◆ Task instructions: Wherever "King" appears in a line of the listing, report that line.

◆ Available records:
-*-*-
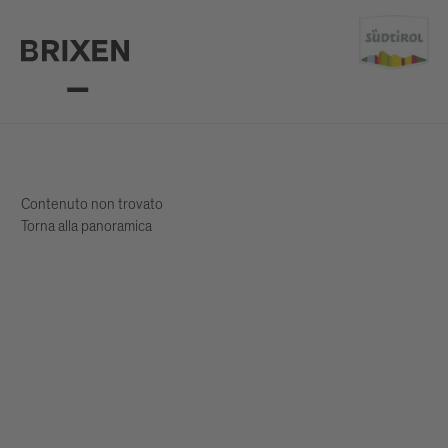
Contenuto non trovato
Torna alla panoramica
-*-*-
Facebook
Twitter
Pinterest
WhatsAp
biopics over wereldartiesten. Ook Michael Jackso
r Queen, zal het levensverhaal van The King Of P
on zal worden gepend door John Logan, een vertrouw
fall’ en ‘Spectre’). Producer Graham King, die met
-*-*-
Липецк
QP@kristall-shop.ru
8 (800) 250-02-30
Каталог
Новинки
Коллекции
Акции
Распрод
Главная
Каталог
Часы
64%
-*-*-
◆ Result below:
r Queen, zal het levensverhaal van The King Of P
fall’ en ‘Spectre’). Producer Graham King, die met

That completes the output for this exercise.